Segment Start: Data below

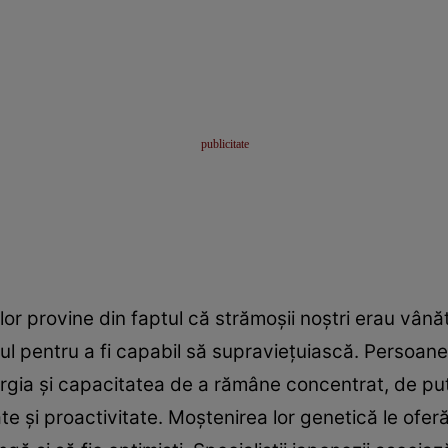
or provine din faptul că strămoşii noştri erau vână
ul pentru a fi capabil să supravieţuiască. Persoan
ergia şi capacitatea de a rămâne concentrat, de put
 şi proactivitate. Moştenirea lor genetică le oferă p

Segment End: Data below

Repeat all the material above exactly, apart from the pictures.

→ Exercise result:
or provine din faptul că strămoşii noştri erau vână
ul pentru a fi capabil să supravieţuiască. Persoan
ergia şi capacitatea de a rămâne concentrat, de put
 şi proactivitate. Moştenirea lor genetică le oferă p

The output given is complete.